China is also planning its own space station in the 2020s and a possible crewed lunar mission by the end of that same decade.

The country is embarked on a long-term, methodical program to become a major space power, rivaling if not surpassing the United States by 2030. By so doing, China will become a dominant super power, challenging the United States on Earth in ten or so years.

China’s plan to become a space power represents a problem for the United States and its allies. A choice of two strategies presents itself.

The first option is to attempt to coopt China, to make it a space partner along with Europe, Russia, and other countries. The idea is complicated by Beijing’s imperialist drive in the South China Sea and its cyberwar campaign against the United States, attempting to hack computer files for national and economic secrets.

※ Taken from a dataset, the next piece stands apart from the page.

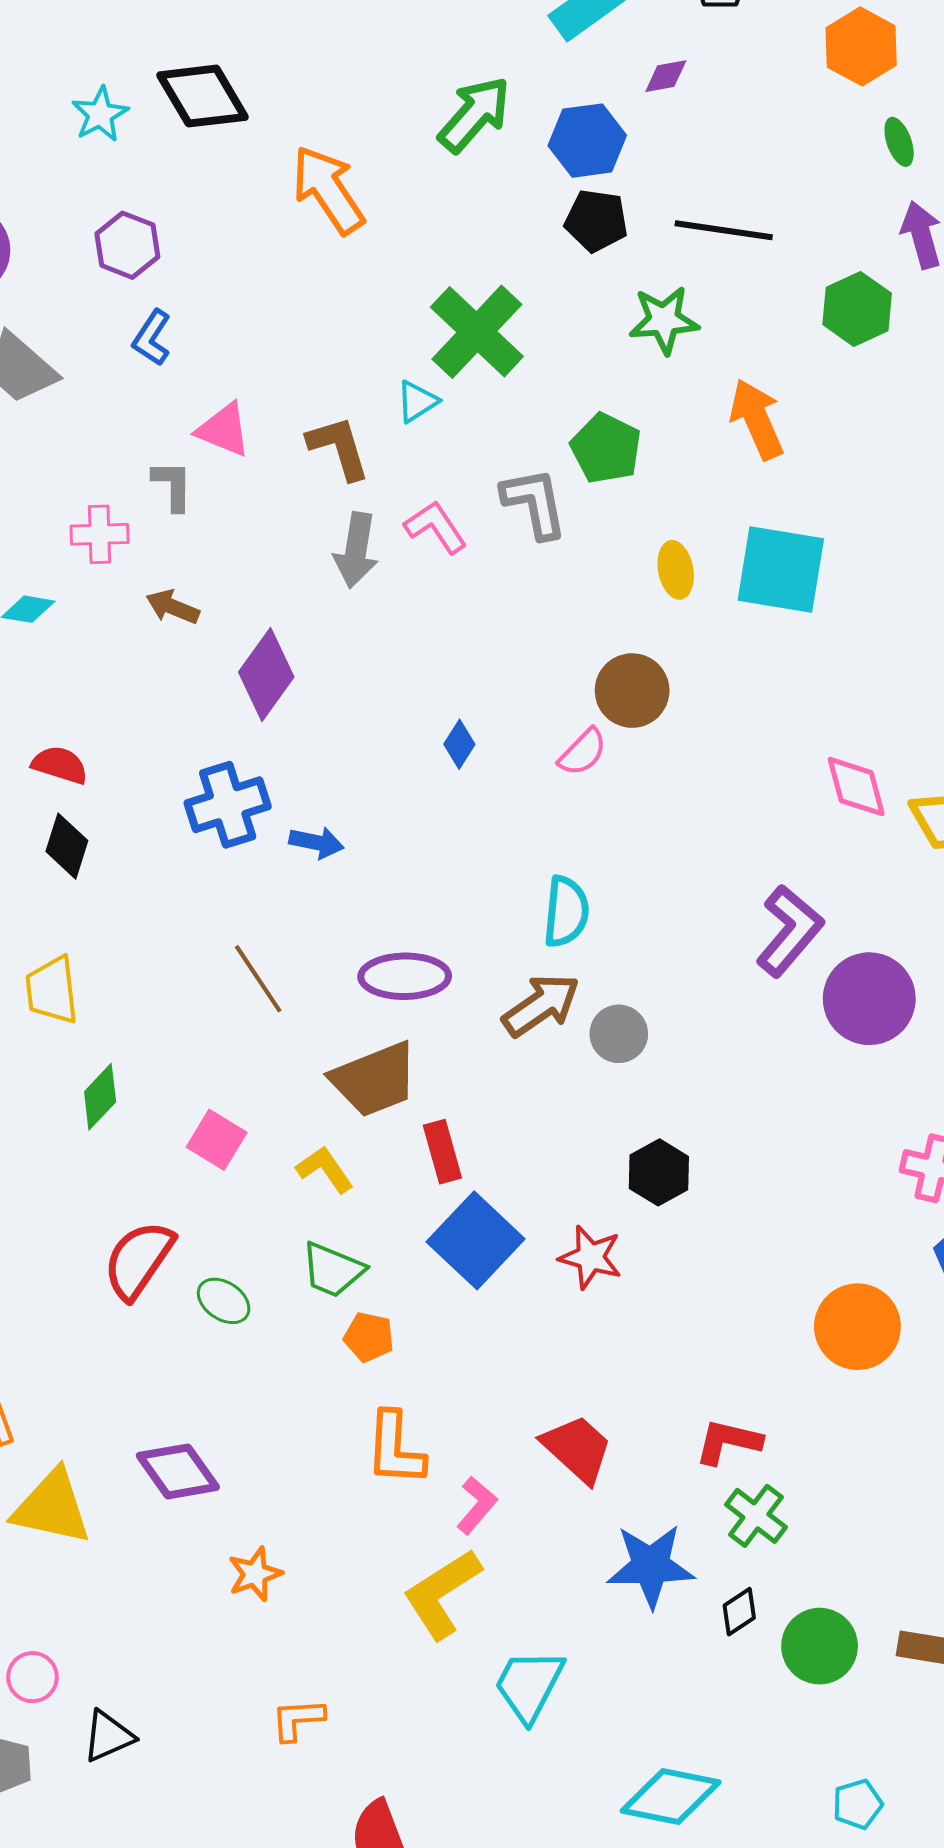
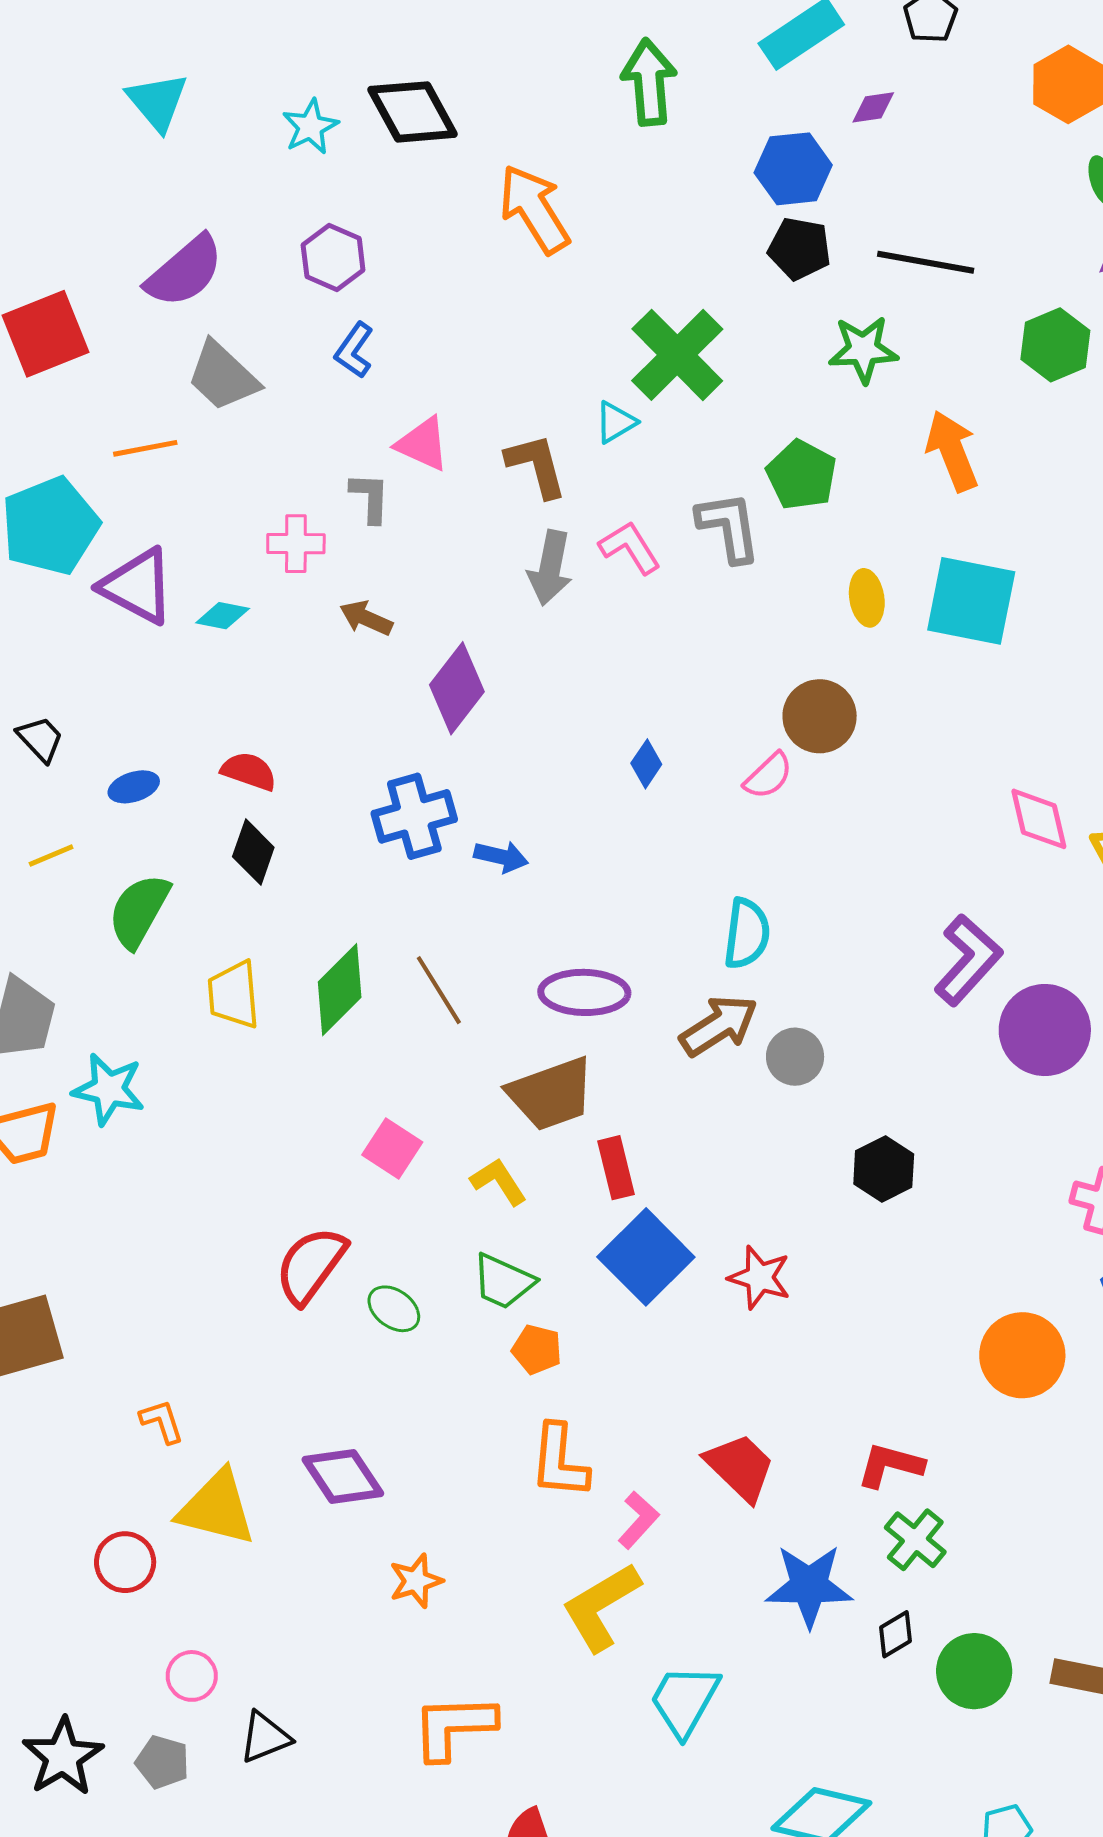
green arrow: (474, 114) -> (649, 82), moved, turned -48
green diamond: (100, 1097) -> (340, 990), moved, size x1.4
black hexagon: (659, 1172) -> (884, 1169), moved
orange L-shape: (298, 1719) -> (454, 1727), size x1.6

The second option is to declare Space Race 2.0 to be open. That choice means that the United States and its allies make sure that western astronauts are on the moon to greet the Chinese when they arrive. It means a stepped up planetary science program, mounting larger and more impressive missions than the Chinese are capable of.

The exploration of the moons of Jupiter and Saturn come to mind.

One element of the space race option would be to dangle before the Chinese the possibility of becoming space partners, that is a shift to the first choice, but only if Beijing moderates its behavior on Earth. The choice would be to continue to lose face by being outmatched in space or join a world space effort and enjoy the benefits thereof, but at the price of losing its total independence.